В литературе, как и в любви, мы бываем удивлены тем, что выбрали другие.
А. Моруа
«У меня вырастет прекрасный ребенок, потому что я никогда не буду иметь к нему претензий», – Лариса наблюдала за маленькой дочкой. Та закопала в нежный юрмальский песок все, что нашла в их пляжной сумке: две кепки, пластмассовый стакан, старую, потрепанную книжку Ф. Саган и большую клетчатую косметичку. Каждый предмет был погребен под песчаным холмиком, на вершине каждого – водружена сосновая шишка. На макушке девочки торчал хвостик, к щечкам прилипли песчинки. Мордочка была серьезной, словно малышка решала какую-то сложную задачку.
– Котенок, давай-ка откапывай наши сокровища! Обедать пора, пойдем домой. – Лариса приподнялась и оглядела пляж. День был будничный, на пляже пустынно и ветрено. По берегу носились облачка тумана, а море гудело где-то у горизонта, там, где виднелись белые шапки плоских волн. Людей в такие дни на взморье было мало, поэтому Лариса и любила брать выходной в середине недели. Дочка с няней Марите все лето жили на даче в Лиелупе. Лариса приезжала к ним, как только позволяла это сделать хлопотная, с ненормированным рабочим днем журналистская деятельность. Девочка этим приездам радовалась первые полчаса, пока распаковывались подарки. Потом выяснялось, что баловства с мягким и податливым тестом, кусочек которого ей выделяла няня Марите, когда пекла пироги с ревенем, не будет, не будет и долгих прогулок в дюнах. Мама сначала расспросит Марите про аппетит дочки, потом поведет их на море, а там будет учить с малышкой буквы и цифры. Дочка терпеть не могла старый букварь со страшным, как кочерга, Буратино на обложке.
– …Мам, а ты сказки про черта знаешь? – дочка месила прохладный песок.
– Чертей нет, – мама нетерпеливо посмотрела на нее.
– Есть, они жили в старом сарае, за домом хозяйки.
– Какой еще хозяйки?
– Раньше здесь была хозяйка, и все домики ее были, а потом уже мы тут стали жить.
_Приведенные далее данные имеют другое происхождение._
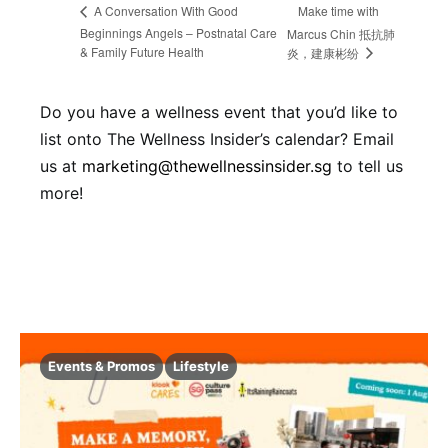
Make time with
A Conversation With Good
Beginnings Angels – Postnatal Care
Marcus Chin 抵抗肺
& Family Future Health
炎，建康彬纷
Do you have a wellness event that you’d like to
list onto The Wellness Insider’s calendar? Email
us at
marketing@thewellnessinsider.sg
to tell us
more!
Events & Promos
Lifestyle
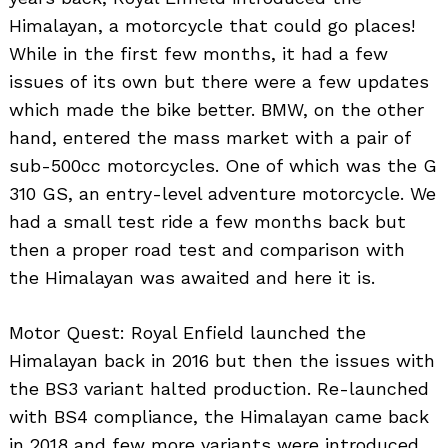
Himalayan, a motorcycle that could go places!
While in the first few months, it had a few
issues of its own but there were a few updates
which made the bike better. BMW, on the other
hand, entered the mass market with a pair of
sub-500cc motorcycles. One of which was the G
310 GS, an entry-level adventure motorcycle. We
had a small test ride a few months back but
then a proper road test and comparison with
the Himalayan was awaited and here it is.
Motor Quest: Royal Enfield launched the
Himalayan back in 2016 but then the issues with
the BS3 variant halted production. Re-launched
with BS4 compliance, the Himalayan came back
in 2018 and few more variants were introduced.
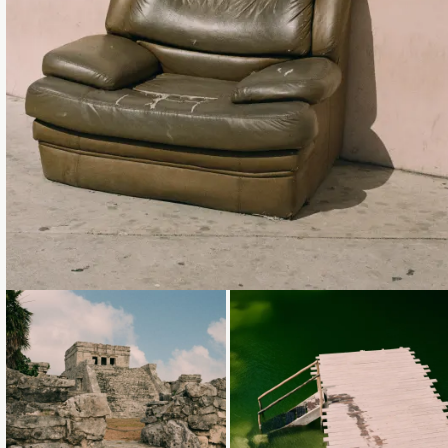
Loading...
Loading...
Loading...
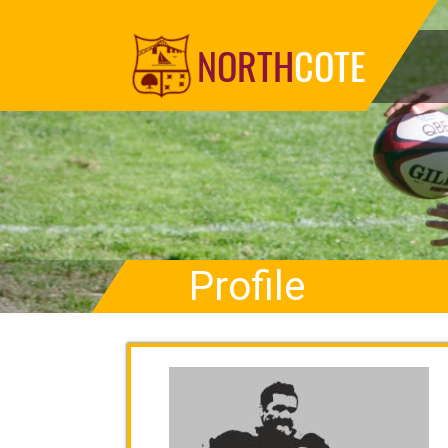
NORTH
COTE
Profile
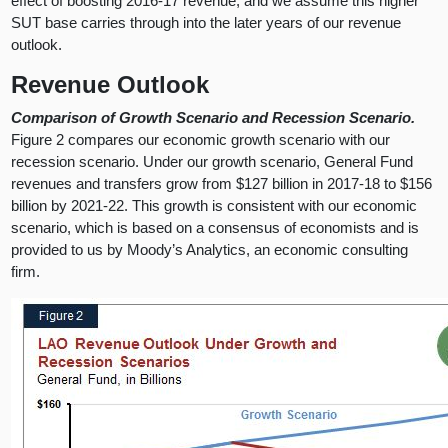
effect of boosting 2016-17 revenue, and we assume this higher
SUT base carries through into the later years of our revenue
outlook.
Revenue Outlook
Comparison of Growth Scenario and Recession Scenario.
Figure 2 compares our economic growth scenario with our
recession scenario. Under our growth scenario, General Fund
revenues and transfers grow from $127 billion in 2017-18 to $156
billion by 2021-22. This growth is consistent with our economic
scenario, which is based on a consensus of economists and is
provided to us by Moody’s Analytics, an economic consulting
firm.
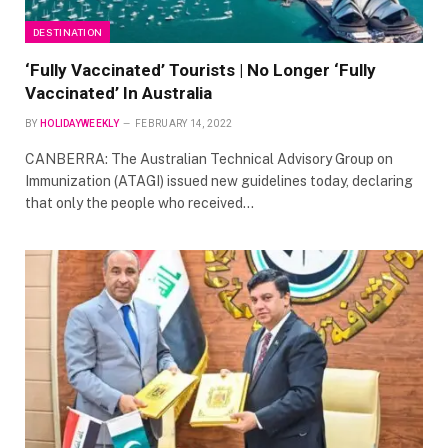
DESTINATION
‘Fully Vaccinated’ Tourists | No Longer ‘Fully
Vaccinated’ In Australia
BY
HOLIDAYWEEKLY
FEBRUARY 14, 2022
CANBERRA: The Australian Technical Advisory Group on
Immunization (ATAGI) issued new guidelines today, declaring
that only the people who received…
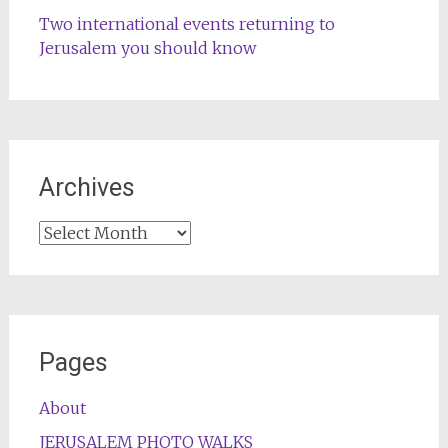
Two international events returning to
Jerusalem you should know
Archives
Archives
Pages
About
JERUSALEM PHOTO WALKS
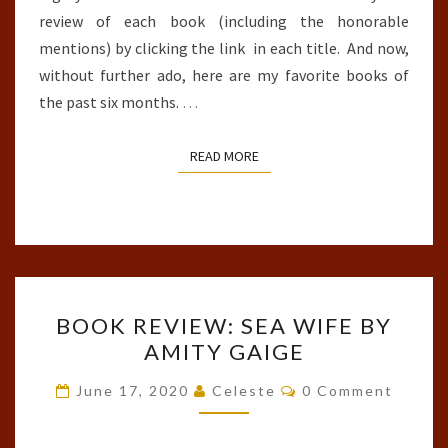
review of each book (including the honorable
mentions) by clicking the link in each title. And now,
without further ado, here are my favorite books of
the past six months.
…
READ MORE
READ MORE
BOOK
BOOK REVIEW: SEA WIFE BY
REVIEW:
AMITY GAIGE
SEA
WIFE
Comments
June 17, 2020
Celeste
0 Comment
BY
AMITY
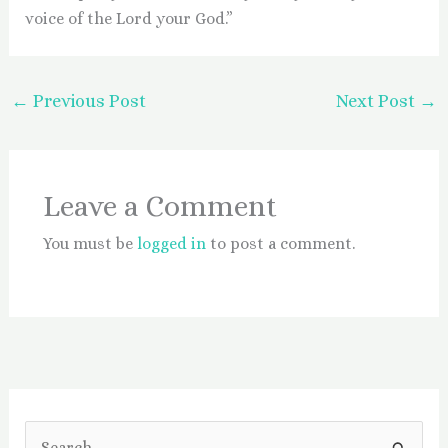
voice of the Lord your God.”
←
Previous Post
Next Post
→
Leave a Comment
You must be
logged in
to post a comment.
«О господи, зачем Марите морочит ребенку голову этой политэкономией!» Лариса вздохнула. Действительно, дачи, теперь принадлежавшие профсоюзу, до войны были собственностью большой латышско-немецкой семьи. От семьи осталась только старая, но крепкая тетка, которая занимала солидный трехэтажный дом и в промышленных масштабах выращивала красную смородину. Дачи раньше сдавались внаем, а сейчас их заселяли молодые сотрудники молодежной газеты и их ближайшие родственники. Родители трудились на ниве агитации и пропаганды, а бабушки и дедушки сидели с детьми. Только у Ларисы была няня, и то потому, что ее родители жили в другом городе, а старая Марите, одинокая соседка по рижской квартире, стала почти родственницей. Семья Ларисы – она, дочка и Марите, занимала теплую застекленную террасу и комнату. Кухня, по общей договоренности с соседями, разместилась на «холодной» террасе. Там, кроме плиты, стояли кухонные шкафы и огромный стол, за которым по вечерам в выходные дни собирались обитатели дома. Здесь было место для маленьких праздников – большие отмечались прямо на берегу моря или в дюнах.
Наконец дочка откопала вещи, Лариса отряхнула песок, и, взявшись за руки, они пошли к даче. Белый песок сменился узкими дощатыми помостами, ведущими наверх, на дюны. Там, под соснами невероятного сине-зеленого цвета, начиналась другая тропинка, аккуратно заасфальтированная, по которой всегда неспешно гуляли отдыхающие, носились велосипедисты и степенно передвигались внимательные молодые мамы. Лариса ступила на эту дорожку и вдруг вспомнила, как в детстве папа учил ее кататься на велосипеде на крыше старого бомбоубежища, где был разбит детский сквер…
Когда Лариса с дочкой дошли до дачи, было уже три часа дня.